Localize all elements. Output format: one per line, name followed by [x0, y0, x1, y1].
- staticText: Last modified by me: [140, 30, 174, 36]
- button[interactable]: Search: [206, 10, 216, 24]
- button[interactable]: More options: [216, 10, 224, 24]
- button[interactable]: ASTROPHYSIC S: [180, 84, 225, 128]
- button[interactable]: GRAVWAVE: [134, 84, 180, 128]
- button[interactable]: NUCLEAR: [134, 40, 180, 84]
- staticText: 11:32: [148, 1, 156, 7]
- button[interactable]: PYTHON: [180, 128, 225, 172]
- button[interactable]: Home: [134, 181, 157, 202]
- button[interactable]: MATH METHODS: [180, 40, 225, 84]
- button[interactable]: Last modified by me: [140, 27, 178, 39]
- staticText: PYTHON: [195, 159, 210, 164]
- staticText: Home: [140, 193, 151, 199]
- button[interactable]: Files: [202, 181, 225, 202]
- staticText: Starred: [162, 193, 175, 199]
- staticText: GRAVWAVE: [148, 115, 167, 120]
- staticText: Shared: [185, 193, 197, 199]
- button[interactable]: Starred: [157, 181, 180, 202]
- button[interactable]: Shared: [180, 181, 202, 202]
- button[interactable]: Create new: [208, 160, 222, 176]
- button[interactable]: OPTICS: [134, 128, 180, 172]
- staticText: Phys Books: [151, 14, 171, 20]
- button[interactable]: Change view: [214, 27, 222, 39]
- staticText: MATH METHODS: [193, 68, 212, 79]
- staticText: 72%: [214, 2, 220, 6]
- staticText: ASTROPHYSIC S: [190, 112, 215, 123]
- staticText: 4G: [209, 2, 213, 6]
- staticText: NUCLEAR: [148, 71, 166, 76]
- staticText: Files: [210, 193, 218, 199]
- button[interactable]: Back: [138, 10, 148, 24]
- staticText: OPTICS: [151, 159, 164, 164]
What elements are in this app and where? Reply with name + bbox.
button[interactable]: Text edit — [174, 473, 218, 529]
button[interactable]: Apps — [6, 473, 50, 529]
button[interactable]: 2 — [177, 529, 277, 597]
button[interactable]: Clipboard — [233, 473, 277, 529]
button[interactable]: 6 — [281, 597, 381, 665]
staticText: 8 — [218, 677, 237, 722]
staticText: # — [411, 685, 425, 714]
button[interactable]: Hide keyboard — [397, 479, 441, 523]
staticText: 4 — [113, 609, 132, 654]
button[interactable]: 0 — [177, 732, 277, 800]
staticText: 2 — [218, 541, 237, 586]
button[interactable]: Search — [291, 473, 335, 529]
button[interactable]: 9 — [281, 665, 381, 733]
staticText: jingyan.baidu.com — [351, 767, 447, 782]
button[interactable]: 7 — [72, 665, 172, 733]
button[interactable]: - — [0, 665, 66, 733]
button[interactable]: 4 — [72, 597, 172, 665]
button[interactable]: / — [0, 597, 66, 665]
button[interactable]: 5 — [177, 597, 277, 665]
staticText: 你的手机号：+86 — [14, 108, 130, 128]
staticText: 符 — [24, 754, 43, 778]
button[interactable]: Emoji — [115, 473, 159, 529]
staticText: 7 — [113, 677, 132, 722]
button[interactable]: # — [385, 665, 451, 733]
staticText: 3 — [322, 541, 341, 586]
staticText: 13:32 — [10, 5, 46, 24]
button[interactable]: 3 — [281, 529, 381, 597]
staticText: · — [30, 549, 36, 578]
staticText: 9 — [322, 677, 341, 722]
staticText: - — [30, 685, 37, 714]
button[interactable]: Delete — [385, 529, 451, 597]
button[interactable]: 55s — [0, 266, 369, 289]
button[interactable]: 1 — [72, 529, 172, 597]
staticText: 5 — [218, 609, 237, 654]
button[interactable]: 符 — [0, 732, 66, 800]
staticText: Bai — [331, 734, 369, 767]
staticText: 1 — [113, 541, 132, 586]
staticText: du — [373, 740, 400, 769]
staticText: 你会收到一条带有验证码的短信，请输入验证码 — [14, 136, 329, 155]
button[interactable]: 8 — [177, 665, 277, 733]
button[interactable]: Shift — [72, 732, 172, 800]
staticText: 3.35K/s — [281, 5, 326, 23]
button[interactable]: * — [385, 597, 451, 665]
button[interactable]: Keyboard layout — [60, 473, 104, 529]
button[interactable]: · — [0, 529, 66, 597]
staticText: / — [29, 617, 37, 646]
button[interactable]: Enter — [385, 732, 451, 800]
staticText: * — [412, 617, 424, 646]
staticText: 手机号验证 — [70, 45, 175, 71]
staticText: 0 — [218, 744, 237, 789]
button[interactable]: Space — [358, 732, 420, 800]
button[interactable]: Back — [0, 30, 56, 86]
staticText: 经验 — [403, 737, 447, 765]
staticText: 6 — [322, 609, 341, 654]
__________
EXERCISE DESCRIPTION: Copy the lines above that hold the word "PYTHON".

YOUR RESPONSE:
- button[interactable]: PYTHON: [180, 128, 225, 172]
- staticText: PYTHON: [195, 159, 210, 164]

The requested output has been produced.